*Task prompt*
An exact transcript of all the records is the expected answer.

** Input data follows **

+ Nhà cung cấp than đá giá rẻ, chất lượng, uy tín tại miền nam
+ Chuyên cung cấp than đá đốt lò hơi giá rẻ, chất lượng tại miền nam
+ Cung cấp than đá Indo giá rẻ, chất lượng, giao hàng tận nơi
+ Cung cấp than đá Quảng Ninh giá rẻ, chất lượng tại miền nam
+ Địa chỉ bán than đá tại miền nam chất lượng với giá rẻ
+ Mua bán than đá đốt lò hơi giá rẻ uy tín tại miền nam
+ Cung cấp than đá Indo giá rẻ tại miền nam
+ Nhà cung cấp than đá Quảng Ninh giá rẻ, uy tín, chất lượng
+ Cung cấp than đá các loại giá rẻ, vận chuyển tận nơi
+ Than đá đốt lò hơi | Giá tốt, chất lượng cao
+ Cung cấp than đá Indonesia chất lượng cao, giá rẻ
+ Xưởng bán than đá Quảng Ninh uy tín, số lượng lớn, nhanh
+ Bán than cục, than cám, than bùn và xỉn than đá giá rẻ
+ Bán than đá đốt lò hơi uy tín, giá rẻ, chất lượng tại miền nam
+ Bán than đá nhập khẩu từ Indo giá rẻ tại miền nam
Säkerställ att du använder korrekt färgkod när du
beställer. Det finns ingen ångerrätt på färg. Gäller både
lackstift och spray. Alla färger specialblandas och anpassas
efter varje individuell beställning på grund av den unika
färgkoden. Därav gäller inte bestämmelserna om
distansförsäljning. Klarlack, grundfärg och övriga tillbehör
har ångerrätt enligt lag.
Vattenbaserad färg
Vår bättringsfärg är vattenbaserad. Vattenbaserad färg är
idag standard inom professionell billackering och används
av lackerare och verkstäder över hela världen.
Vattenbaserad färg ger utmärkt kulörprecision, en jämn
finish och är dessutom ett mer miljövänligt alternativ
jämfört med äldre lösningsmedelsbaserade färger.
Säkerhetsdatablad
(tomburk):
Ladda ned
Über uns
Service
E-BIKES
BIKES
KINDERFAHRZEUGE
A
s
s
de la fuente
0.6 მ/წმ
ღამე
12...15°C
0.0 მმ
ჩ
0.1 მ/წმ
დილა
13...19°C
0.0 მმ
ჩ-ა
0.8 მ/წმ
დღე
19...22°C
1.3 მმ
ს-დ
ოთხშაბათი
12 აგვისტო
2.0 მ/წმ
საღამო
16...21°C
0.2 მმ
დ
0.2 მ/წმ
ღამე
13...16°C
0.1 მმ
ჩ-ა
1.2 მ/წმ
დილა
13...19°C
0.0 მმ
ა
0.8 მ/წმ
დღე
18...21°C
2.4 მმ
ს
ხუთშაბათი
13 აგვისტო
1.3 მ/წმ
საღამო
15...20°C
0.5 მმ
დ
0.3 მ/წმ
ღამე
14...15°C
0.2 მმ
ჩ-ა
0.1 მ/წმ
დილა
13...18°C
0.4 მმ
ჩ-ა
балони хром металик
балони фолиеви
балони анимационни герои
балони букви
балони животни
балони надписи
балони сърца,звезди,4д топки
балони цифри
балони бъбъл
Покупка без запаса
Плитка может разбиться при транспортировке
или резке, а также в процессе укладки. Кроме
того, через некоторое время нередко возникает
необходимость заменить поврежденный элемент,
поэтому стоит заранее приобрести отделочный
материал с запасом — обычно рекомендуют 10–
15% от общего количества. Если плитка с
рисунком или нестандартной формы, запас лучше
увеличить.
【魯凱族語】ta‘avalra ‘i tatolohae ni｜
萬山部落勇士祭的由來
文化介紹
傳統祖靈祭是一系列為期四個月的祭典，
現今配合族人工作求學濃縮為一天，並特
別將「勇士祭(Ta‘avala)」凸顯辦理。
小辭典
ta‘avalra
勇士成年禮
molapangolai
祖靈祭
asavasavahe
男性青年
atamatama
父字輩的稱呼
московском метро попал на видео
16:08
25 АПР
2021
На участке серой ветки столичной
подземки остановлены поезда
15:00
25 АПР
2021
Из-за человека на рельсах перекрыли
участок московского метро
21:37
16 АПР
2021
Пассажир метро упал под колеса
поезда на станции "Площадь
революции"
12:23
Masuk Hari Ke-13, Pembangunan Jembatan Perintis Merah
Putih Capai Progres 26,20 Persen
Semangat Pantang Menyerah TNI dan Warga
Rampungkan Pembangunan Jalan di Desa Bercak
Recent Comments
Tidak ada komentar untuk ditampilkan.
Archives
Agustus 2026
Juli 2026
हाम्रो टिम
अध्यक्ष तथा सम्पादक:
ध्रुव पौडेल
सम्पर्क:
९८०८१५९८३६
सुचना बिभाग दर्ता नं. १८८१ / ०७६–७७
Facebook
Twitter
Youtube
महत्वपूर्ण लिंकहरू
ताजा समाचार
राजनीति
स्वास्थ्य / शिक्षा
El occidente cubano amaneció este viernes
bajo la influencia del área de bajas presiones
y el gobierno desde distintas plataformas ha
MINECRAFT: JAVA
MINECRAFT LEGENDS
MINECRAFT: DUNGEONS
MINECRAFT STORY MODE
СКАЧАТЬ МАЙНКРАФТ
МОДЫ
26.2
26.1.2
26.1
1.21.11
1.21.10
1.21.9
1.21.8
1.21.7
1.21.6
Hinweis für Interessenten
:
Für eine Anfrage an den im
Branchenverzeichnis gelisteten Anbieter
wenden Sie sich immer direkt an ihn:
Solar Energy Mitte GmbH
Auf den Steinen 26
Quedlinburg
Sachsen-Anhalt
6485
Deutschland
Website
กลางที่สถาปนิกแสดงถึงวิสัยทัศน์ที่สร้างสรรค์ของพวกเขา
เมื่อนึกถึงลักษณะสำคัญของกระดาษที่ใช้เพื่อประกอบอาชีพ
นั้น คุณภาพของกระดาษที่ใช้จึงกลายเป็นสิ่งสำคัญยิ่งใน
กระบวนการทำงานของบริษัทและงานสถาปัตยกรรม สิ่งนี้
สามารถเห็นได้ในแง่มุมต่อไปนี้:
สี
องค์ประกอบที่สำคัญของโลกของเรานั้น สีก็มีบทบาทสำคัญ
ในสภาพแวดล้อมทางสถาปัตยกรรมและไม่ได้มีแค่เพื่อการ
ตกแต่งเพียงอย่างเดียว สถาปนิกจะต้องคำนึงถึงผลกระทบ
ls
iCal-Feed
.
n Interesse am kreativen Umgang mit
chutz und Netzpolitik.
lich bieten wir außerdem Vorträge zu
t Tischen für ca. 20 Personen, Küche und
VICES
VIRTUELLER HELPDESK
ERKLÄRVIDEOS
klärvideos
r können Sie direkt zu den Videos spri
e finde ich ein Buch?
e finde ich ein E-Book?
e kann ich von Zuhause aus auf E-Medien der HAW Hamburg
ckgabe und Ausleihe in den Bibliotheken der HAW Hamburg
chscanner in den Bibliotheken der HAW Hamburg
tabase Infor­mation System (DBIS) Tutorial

** End of Input data **

*Written solution*
+ Nhà cung cấp than đá giá rẻ, chất lượng, uy tín tại miền nam
+ Chuyên cung cấp than đá đốt lò hơi giá rẻ, chất lượng tại miền nam
+ Cung cấp than đá Indo giá rẻ, chất lượng, giao hàng tận nơi
+ Cung cấp than đá Quảng Ninh giá rẻ, chất lượng tại miền nam
+ Địa chỉ bán than đá tại miền nam chất lượng với giá rẻ
+ Mua bán than đá đốt lò hơi giá rẻ uy tín tại miền nam
+ Cung cấp than đá Indo giá rẻ tại miền nam
+ Nhà cung cấp than đá Quảng Ninh giá rẻ, uy tín, chất lượng
+ Cung cấp than đá các loại giá rẻ, vận chuyển tận nơi
+ Than đá đốt lò hơi | Giá tốt, chất lượng cao
+ Cung cấp than đá Indonesia chất lượng cao, giá rẻ
+ Xưởng bán than đá Quảng Ninh uy tín, số lượng lớn, nhanh
+ Bán than cục, than cám, than bùn và xỉn than đá giá rẻ
+ Bán than đá đốt lò hơi uy tín, giá rẻ, chất lượng tại miền nam
+ Bán than đá nhập khẩu từ Indo giá rẻ tại miền nam
Säkerställ att du använder korrekt färgkod när du
beställer. Det finns ingen ångerrätt på färg. Gäller både
lackstift och spray. Alla färger specialblandas och anpassas
efter varje individuell beställning på grund av den unika
färgkoden. Därav gäller inte bestämmelserna om
distansförsäljning. Klarlack, grundfärg och övriga tillbehör
har ångerrätt enligt lag.
Vattenbaserad färg
Vår bättringsfärg är vattenbaserad. Vattenbaserad färg är
idag standard inom professionell billackering och används
av lackerare och verkstäder över hela världen.
Vattenbaserad färg ger utmärkt kulörprecision, en jämn
finish och är dessutom ett mer miljövänligt alternativ
jämfört med äldre lösningsmedelsbaserade färger.
Säkerhetsdatablad
(tomburk):
Ladda ned
Über uns
Service
E-BIKES
BIKES
KINDERFAHRZEUGE
A
s
s
de la fuente
0.6 მ/წმ
ღამე
12...15°C
0.0 მმ
ჩ
0.1 მ/წმ
დილა
13...19°C
0.0 მმ
ჩ-ა
0.8 მ/წმ
დღე
19...22°C
1.3 მმ
ს-დ
ოთხშაბათი
12 აგვისტო
2.0 მ/წმ
საღამო
16...21°C
0.2 მმ
დ
0.2 მ/წმ
ღამე
13...16°C
0.1 მმ
ჩ-ა
1.2 მ/წმ
დილა
13...19°C
0.0 მმ
ა
0.8 მ/წმ
დღე
18...21°C
2.4 მმ
ს
ხუთშაბათი
13 აგვისტო
1.3 მ/წმ
საღამო
15...20°C
0.5 მმ
დ
0.3 მ/წმ
ღამე
14...15°C
0.2 მმ
ჩ-ა
0.1 მ/წმ
დილა
13...18°C
0.4 მმ
ჩ-ა
балони хром металик
балони фолиеви
балони анимационни герои
балони букви
балони животни
балони надписи
балони сърца,звезди,4д топки
балони цифри
балони бъбъл
Покупка без запаса
Плитка может разбиться при транспортировке
или резке, а также в процессе укладки. Кроме
того, через некоторое время нередко возникает
необходимость заменить поврежденный элемент,
поэтому стоит заранее приобрести отделочный
материал с запасом — обычно рекомендуют 10–
15% от общего количества. Если плитка с
рисунком или нестандартной формы, запас лучше
увеличить.
【魯凱族語】ta‘avalra ‘i tatolohae ni｜
萬山部落勇士祭的由來
文化介紹
傳統祖靈祭是一系列為期四個月的祭典，
現今配合族人工作求學濃縮為一天，並特
別將「勇士祭(Ta‘avala)」凸顯辦理。
小辭典
ta‘avalra
勇士成年禮
molapangolai
祖靈祭
asavasavahe
男性青年
atamatama
父字輩的稱呼
московском метро попал на видео
16:08
25 АПР
2021
На участке серой ветки столичной
подземки остановлены поезда
15:00
25 АПР
2021
Из-за человека на рельсах перекрыли
участок московского метро
21:37
16 АПР
2021
Пассажир метро упал под колеса
поезда на станции "Площадь
революции"
12:23
Masuk Hari Ke-13, Pembangunan Jembatan Perintis Merah
Putih Capai Progres 26,20 Persen
Semangat Pantang Menyerah TNI dan Warga
Rampungkan Pembangunan Jalan di Desa Bercak
Recent Comments
Tidak ada komentar untuk ditampilkan.
Archives
Agustus 2026
Juli 2026
हाम्रो टिम
अध्यक्ष तथा सम्पादक:
ध्रुव पौडेल
सम्पर्क:
९८०८१५९८३६
सुचना बिभाग दर्ता नं. १८८१ / ०७६–७७
Facebook
Twitter
Youtube
महत्वपूर्ण लिंकहरू
ताजा समाचार
राजनीति
स्वास्थ्य / शिक्षा
El occidente cubano amaneció este viernes
bajo la influencia del área de bajas presiones
y el gobierno desde distintas plataformas ha
MINECRAFT: JAVA
MINECRAFT LEGENDS
MINECRAFT: DUNGEONS
MINECRAFT STORY MODE
СКАЧАТЬ МАЙНКРАФТ
МОДЫ
26.2
26.1.2
26.1
1.21.11
1.21.10
1.21.9
1.21.8
1.21.7
1.21.6
Hinweis für Interessenten
:
Für eine Anfrage an den im
Branchenverzeichnis gelisteten Anbieter
wenden Sie sich immer direkt an ihn:
Solar Energy Mitte GmbH
Auf den Steinen 26
Quedlinburg
Sachsen-Anhalt
6485
Deutschland
Website
กลางที่สถาปนิกแสดงถึงวิสัยทัศน์ที่สร้างสรรค์ของพวกเขา
เมื่อนึกถึงลักษณะสำคัญของกระดาษที่ใช้เพื่อประกอบอาชีพ
นั้น คุณภาพของกระดาษที่ใช้จึงกลายเป็นสิ่งสำคัญยิ่งใน
กระบวนการทำงานของบริษัทและงานสถาปัตยกรรม สิ่งนี้
สามารถเห็นได้ในแง่มุมต่อไปนี้:
สี
องค์ประกอบที่สำคัญของโลกของเรานั้น สีก็มีบทบาทสำคัญ
ในสภาพแวดล้อมทางสถาปัตยกรรมและไม่ได้มีแค่เพื่อการ
ตกแต่งเพียงอย่างเดียว สถาปนิกจะต้องคำนึงถึงผลกระทบ
ls
iCal-Feed
.
n Interesse am kreativen Umgang mit
chutz und Netzpolitik.
lich bieten wir außerdem Vorträge zu
t Tischen für ca. 20 Personen, Küche und
VICES
VIRTUELLER HELPDESK
ERKLÄRVIDEOS
klärvideos
r können Sie direkt zu den Videos spri
e finde ich ein Buch?
e finde ich ein E-Book?
e kann ich von Zuhause aus auf E-Medien der HAW Hamburg
ckgabe und Ausleihe in den Bibliotheken der HAW Hamburg
chscanner in den Bibliotheken der HAW Hamburg
tabase Infor­mation System (DBIS) Tutorial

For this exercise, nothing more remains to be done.